Catch all errors and provide failure summary

In order for the gates to get a meaningful metric to pass/fail against, write out the percent of failed attempts (that is, attempts that caused some exception) after receiving a termination/interrupt. Along with this, change the except clause in the test loop to catch all failures and log them, rather than aborting the program. This will allow the program to keep running until explicitly stopped, providing more accurate results. Since the exceptions are being caught at the loop level, the tests themselves can use a 'happy path,' without doing their own error handling. This makes implementation of tests more straightforward.
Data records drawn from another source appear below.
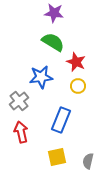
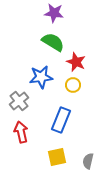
yellow circle: moved 5 px left, 1 px up
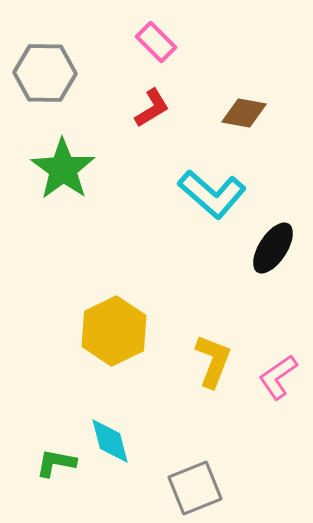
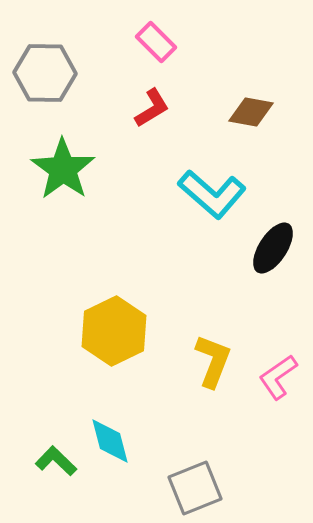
brown diamond: moved 7 px right, 1 px up
green L-shape: moved 2 px up; rotated 33 degrees clockwise
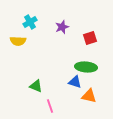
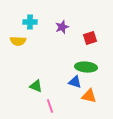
cyan cross: rotated 32 degrees clockwise
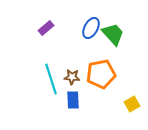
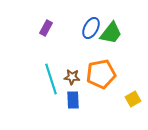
purple rectangle: rotated 21 degrees counterclockwise
green trapezoid: moved 2 px left, 1 px up; rotated 80 degrees clockwise
yellow square: moved 1 px right, 5 px up
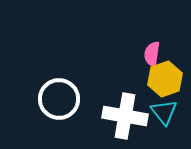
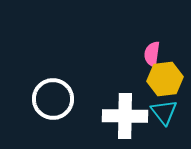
yellow hexagon: rotated 12 degrees clockwise
white circle: moved 6 px left
white cross: rotated 9 degrees counterclockwise
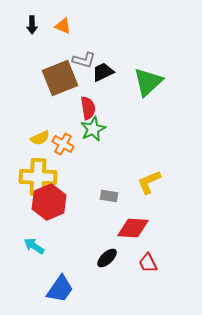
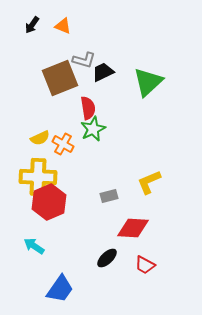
black arrow: rotated 36 degrees clockwise
gray rectangle: rotated 24 degrees counterclockwise
red trapezoid: moved 3 px left, 2 px down; rotated 35 degrees counterclockwise
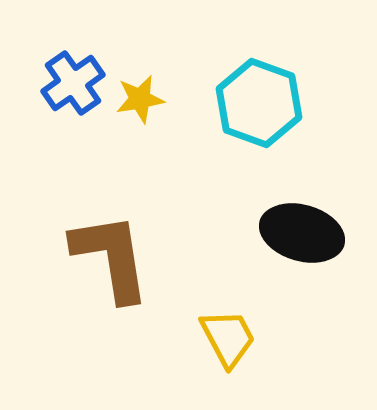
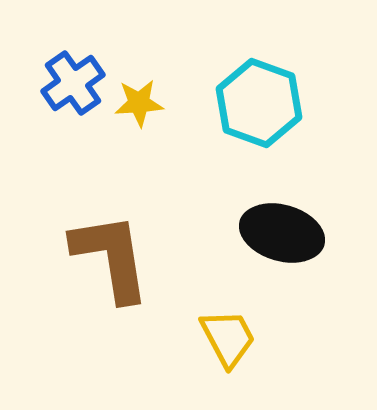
yellow star: moved 1 px left, 4 px down; rotated 6 degrees clockwise
black ellipse: moved 20 px left
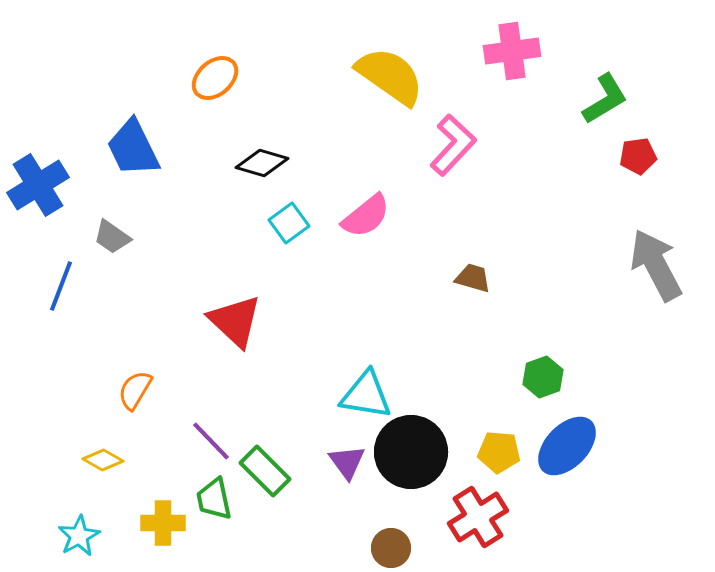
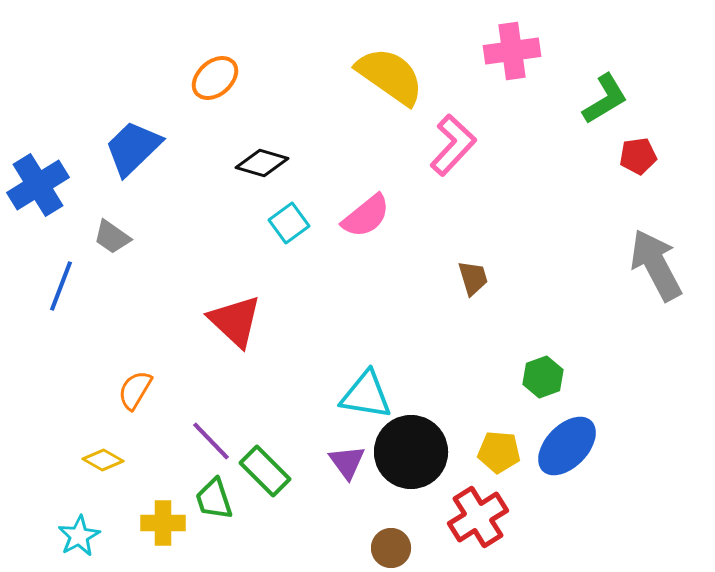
blue trapezoid: rotated 72 degrees clockwise
brown trapezoid: rotated 57 degrees clockwise
green trapezoid: rotated 6 degrees counterclockwise
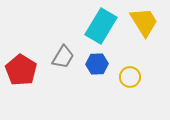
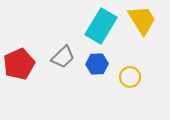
yellow trapezoid: moved 2 px left, 2 px up
gray trapezoid: rotated 15 degrees clockwise
red pentagon: moved 2 px left, 6 px up; rotated 16 degrees clockwise
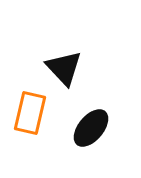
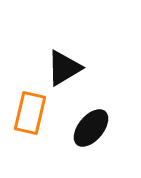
black triangle: rotated 42 degrees clockwise
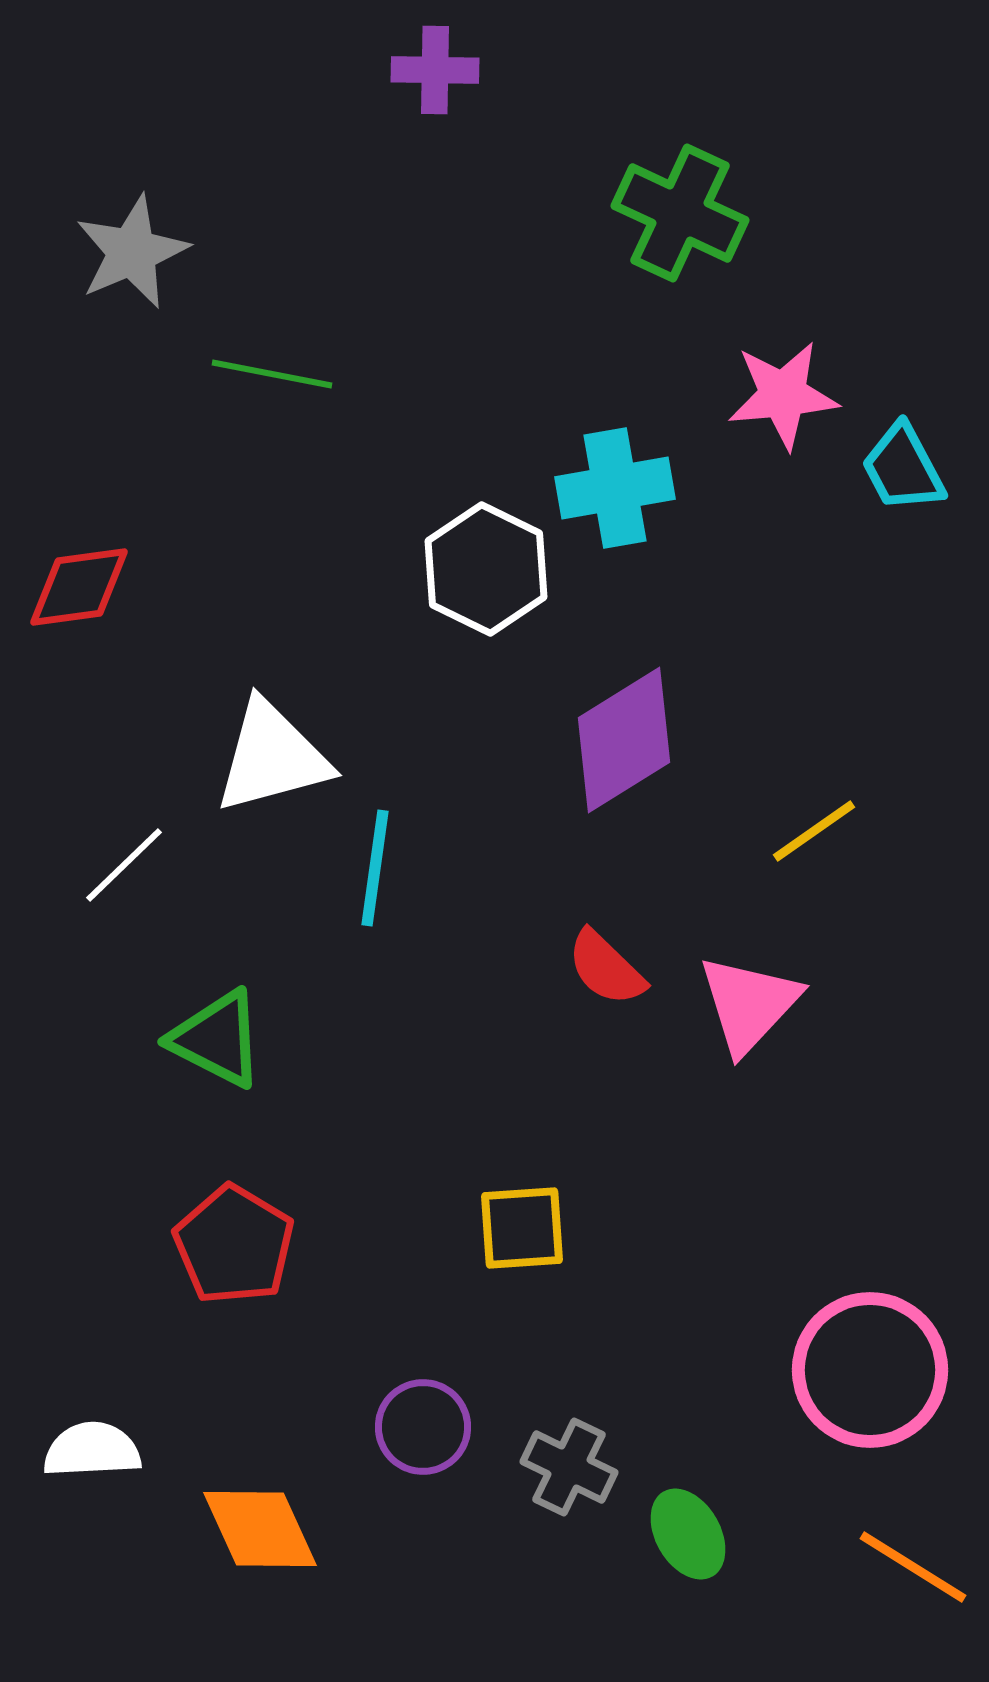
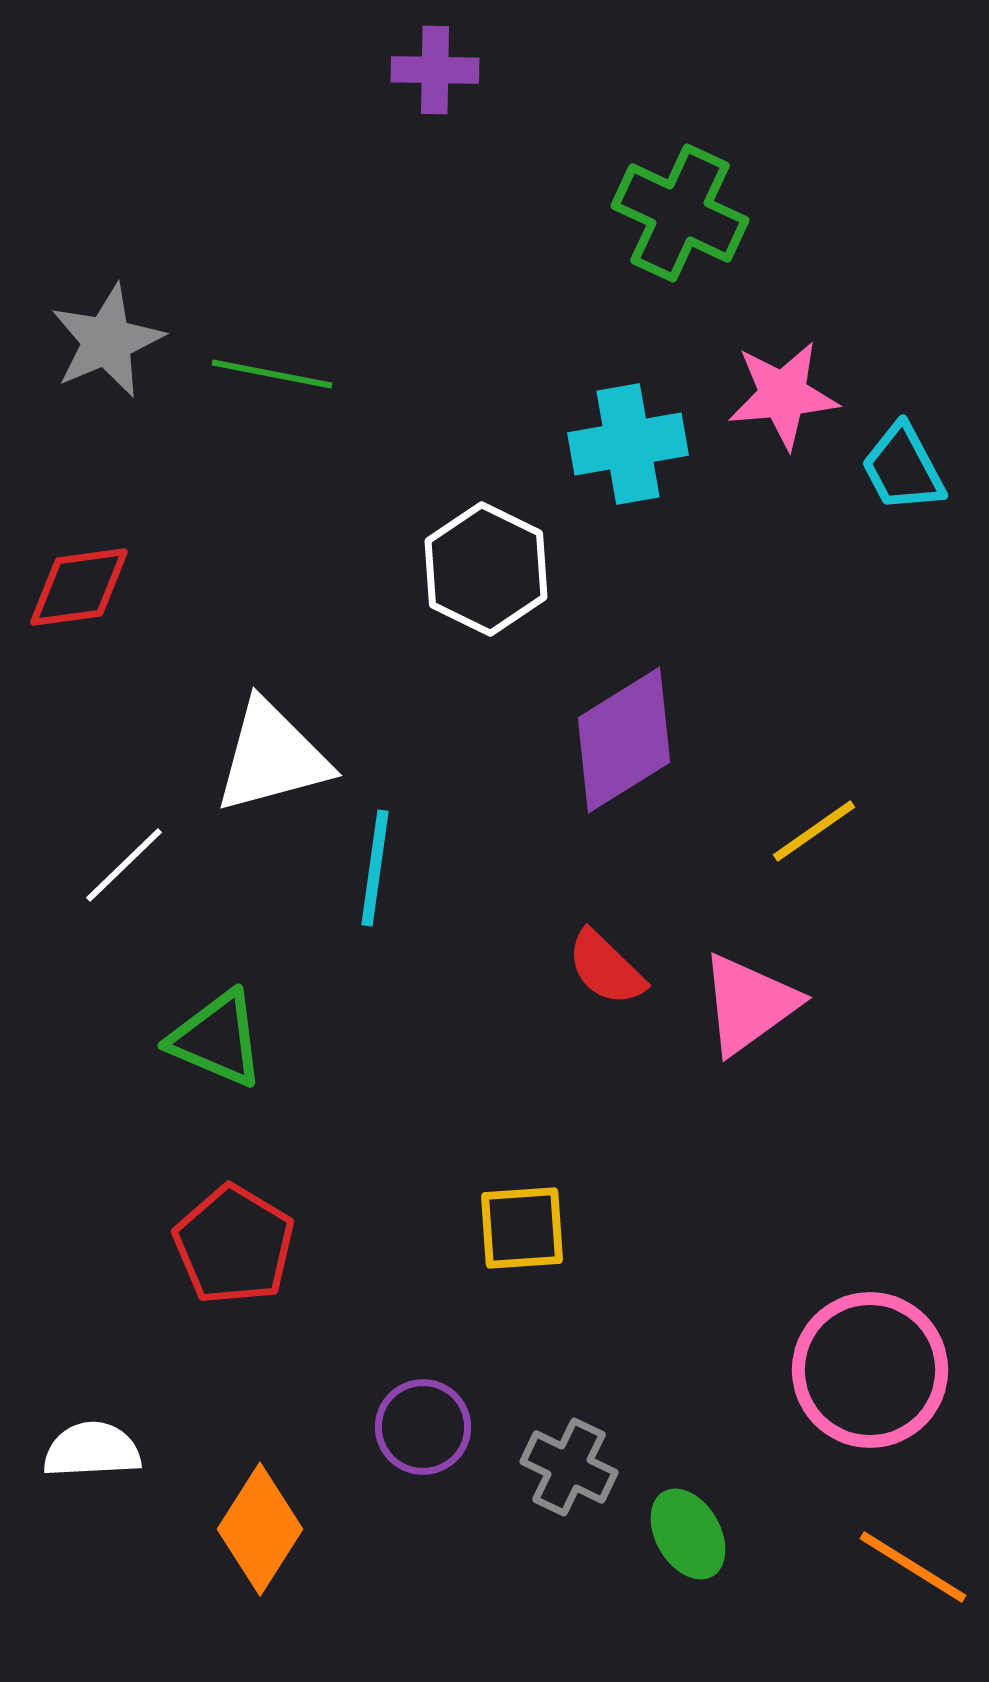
gray star: moved 25 px left, 89 px down
cyan cross: moved 13 px right, 44 px up
pink triangle: rotated 11 degrees clockwise
green triangle: rotated 4 degrees counterclockwise
orange diamond: rotated 57 degrees clockwise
Change-Id: I10436d1f3e99234aa167ab7a765e59d46d54eeb8
2017-05-22 15:12:31 -04:00 · 2017-05-22 15:12:31 -04:00 · 77a61e8cdd
commit 77a61e8cdd
parent 325076bef6
1 changed files with 24 additions and 28 deletions
--- a/bowling_ball/rolling_tests.py
+++ b/bowling_ball/rolling_tests.py
@ -15,13 +15,12 @@
 #
 # (c) 2017, Nolan Brubaker <nolan.brubaker@rackspace.com>

+# Necessary for accurate failure rate calculation
+from __future__ import division
 import argparse
 import datetime
 from keystoneauth1.identity import v3
 from keystoneauth1 import session
-from keystoneauth1.exceptions.connection import ConnectFailure
-from keystoneauth1.exceptions.http import BadGateway
-from keystoneauth1.exceptions.http import InternalServerError
 from keystoneclient.v3 import client as key_client
 import logging
 import os
@ -29,7 +28,6 @@ import signal
 import sys
 import time
 from glanceclient import Client
-from glanceclient import exc as glance_exc
 import tempfile

 logger = logging.getLogger(__name__)
@ -142,13 +140,8 @@ class KeystoneTest(ServiceTest):

        sess = session.Session(auth=auth)
        keystone = key_client.Client(session=sess)
-        # Only catch the 500 errors; let connection failures be handled by
-        # the test_loop function
-        try:
-            keystone.projects.list()
-            msg = "Project list retrieved"
-        except InternalServerError:
-            msg = "Failed to get project list"
+        keystone.projects.list()
+        msg = "Project list retrieved"
        return msg


@ -171,15 +164,9 @@ class GlanceTest(ServiceTest):
        image = glance.images.create(name="Rolling test",
                                     disk_format="raw",
                                     container_format="bare")
-        try:
-            glance.images.upload(image.id, self.temp_file)
-        except glance_exc.HTTPInternalServerError:
-            # TODO: set msg and error type instead.
-            logger.error("Failed to upload")
-            return
-        finally:
-            glance.images.delete(image.id)
-            self.temp_file.close()
+        glance.images.upload(image.id, self.temp_file)
+        glance.images.delete(image.id)
+        self.temp_file.close()

        msg = "Image created and deleted."
        return msg
@ -204,11 +191,18 @@ class TestRunner(object):
    def __init__(self):
        signal.signal(signal.SIGINT, self.prep_exit)
        signal.signal(signal.SIGTERM, self.prep_exit)
+        self.failures = 0
+        self.attempts = 0

    def prep_exit(self, signum, frame):
        self.stop_now = True
        logger.info("Received signal, stopping")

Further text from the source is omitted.